Personal information
- Full name: Shimon Ratner Leumi
- Date of birth: 26 July 1898
- Place of birth: Kraków, Grand Duchy of Kraków, Austro-Hungarian Empire
- Date of death: 21 January 1964 (aged 65)
- Place of death: Petah Tikva, Israel

Senior career*
- Years: Team / Apps / (Gls)
- Hakoah Vienna
- Maccabi Tel Aviv
- Maccabi Petah Tikva

Managerial career
- Maccabi Tel Aviv
- Maccabi Petah Tikva
- 1934: British Mandate for Palestine
- Hapoel Petah Tikva

= Shimon Ratner =

Polish footballer (1898–1964)

Shimon Ratner (שמעון רוטנר; 26 July 1898 – 21 January 1964), also known as Shimon Leumi (שמעון לאומי) and by the nickname "Lumek" (לומק), was a Polish-born football player and coach, who coached the Mandatory Palestine national team in 1934, taking control of them for their first ever match during the 1934 FIFA World Cup qualification campaign.

==Biography==
Ratner was born in Kraków, Grand Duchy of Kraków, Austro-Hungarian Empire (in modern-day Poland), to a Jewish family.
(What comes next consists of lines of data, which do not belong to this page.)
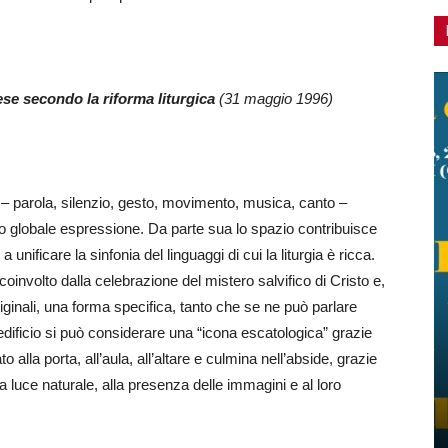
se secondo la riforma liturgica
(31 maggio 1996)
orre – parola, silenzio, gesto, movimento, musica, canto –
loro globale espressione. Da parte sua lo spazio contribuisce
 unificare la sinfonia del linguaggi di cui la liturgia è ricca.
oinvolto dalla celebrazione del mistero salvifico di Cristo e,
ginali, una forma specifica, tanto che se ne può parlare
dificio si può considerare una “icona escatologica” grazie
alla porta, all’aula, all’altare e culmina nell’abside, grazie
ella luce naturale, alla presenza delle immagini e al loro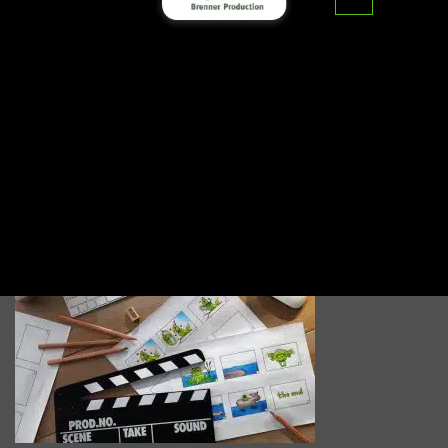
דף הבית
>
מידע נוסף
>
הפקת סרטוני אנימציה לעסקים
הפקת סרטוני אנימציה לעסקים
סרטוני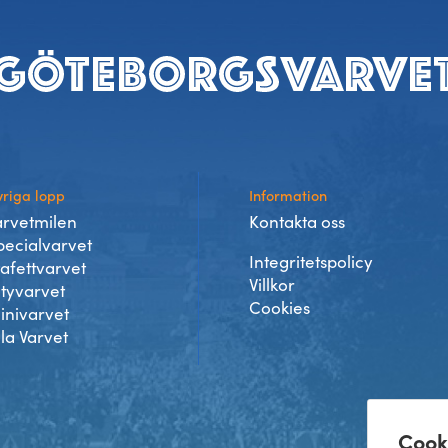
riga lopp
Information
arvetmilen
Kontakta oss
pecialvarvet
Integritetspolicy
tafettvarvet
Villkor
ityvarvet
Cookies
inivarvet
lla Varvet
Cook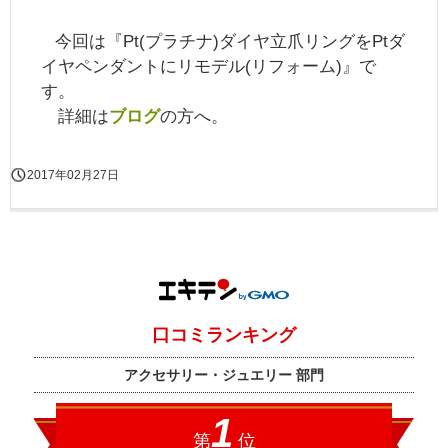
今回は『Pt(プラチナ)ダイヤ立爪リングをPtダ
イヤペンダントにリモデル(リフォーム)』で
す。
詳細は
ブログ
の方へ。
2017年02月27日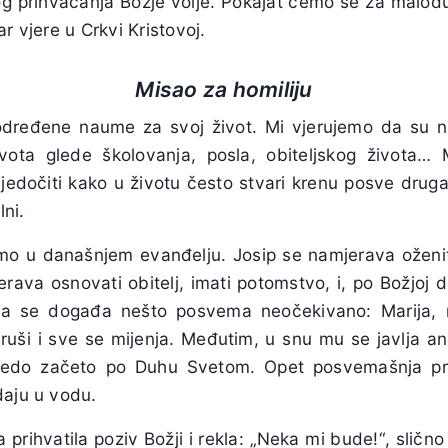
nog prihvaćanja Božje volje. Pokajat ćemo se za malodu
r vjere u Crkvi Kristovoj.
Misao za homiliju
određene naume za svoj život. Mi vjerujemo da su 
ota glede školovanja, posla, obiteljskog života… M
vjedočiti kako u životu često stvari krenu posve drug
lni.
imo u današnjem evanđelju. Josip se namjerava oženi
rava osnovati obitelj, imati potomstvo, i, po Božjoj do
nda se događa nešto posvema neočekivano: Marija, 
ruši i sve se mijenja. Međutim, u snu mu se javlja an
e čedo začeto po Duhu Svetom. Opet posvemašnja pr
daju u vodu.
ja prihvatila poziv Božji i rekla: „Neka mi bude!“, slično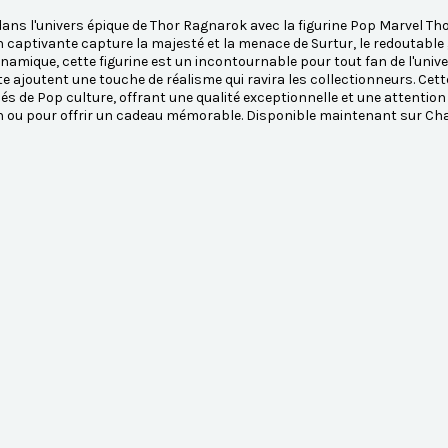
ans l'univers épique de Thor Ragnarok avec la figurine Pop Marvel Tho
n captivante capture la majesté et la menace de Surtur, le redoutable
namique, cette figurine est un incontournable pour tout fan de l'univ
 ajoutent une touche de réalisme qui ravira les collectionneurs. Cette 
s de Pop culture, offrant une qualité exceptionnelle et une attention 
n ou pour offrir un cadeau mémorable. Disponible maintenant sur Ch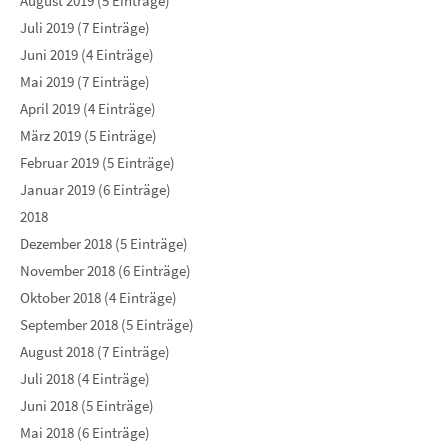
August 2019 (5 Einträge)
Juli 2019 (7 Einträge)
Juni 2019 (4 Einträge)
Mai 2019 (7 Einträge)
April 2019 (4 Einträge)
März 2019 (5 Einträge)
Februar 2019 (5 Einträge)
Januar 2019 (6 Einträge)
2018
Dezember 2018 (5 Einträge)
November 2018 (6 Einträge)
Oktober 2018 (4 Einträge)
September 2018 (5 Einträge)
August 2018 (7 Einträge)
Juli 2018 (4 Einträge)
Juni 2018 (5 Einträge)
Mai 2018 (6 Einträge)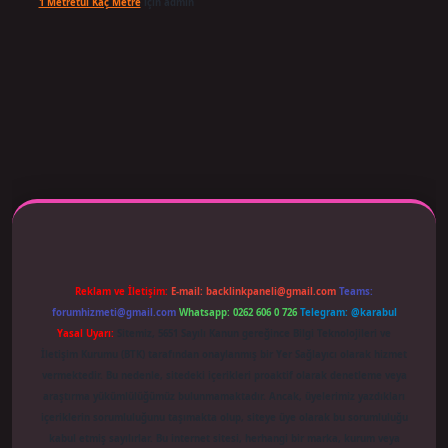
1 Metretül Kaç Metre
için
admin
iş adresi güncellendi
betexper.xyz
m elexbet
Reklam ve İletişim:
E-mail:
backlinkpaneli@gmail.com
Teams:
forumhizmeti@gmail.com
Whatsapp: 0262 606 0 726
Telegram: @karabul
Yasal Uyarı:
Sitemiz, 5651 Sayılı Kanun gereğince Bilgi Teknolojileri ve
İletişim Kurumu (BTK) tarafından onaylanmış bir Yer Sağlayıcı olarak hizmet
vermektedir. Bu nedenle, sitedeki içerikleri proaktif olarak denetleme veya
araştırma yükümlülüğümüz bulunmamaktadır. Ancak, üyelerimiz yazdıkları
içeriklerin sorumluluğunu taşımakta olup, siteye üye olarak bu sorumluluğu
kabul etmiş sayılırlar. Bu internet sitesi, herhangi bir marka, kurum veya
He emigrated to Vienna in 1914, where he joined Hakoah Vienna. In 1920 Ratner emigrated to Mandatory Palestine, where he joined Maccabi Tel Aviv, later also acting as the club's manager. In 1928 Ratner moved to Maccabi Avshalom Petah Tikva, and later to Hapoel Petah Tikva, where he stayed, in several functions, including as club manager, until 1954. In 1934, Ratner was appointed as manager of the Mandatory Palestine national team for its campaign	in the 1934 FIFA World Cup qualification. After the campaign, which lasted two matches, Ratner stepped down.
Ratner, who hebraized his last name to Leumi, died on 21 January 1964.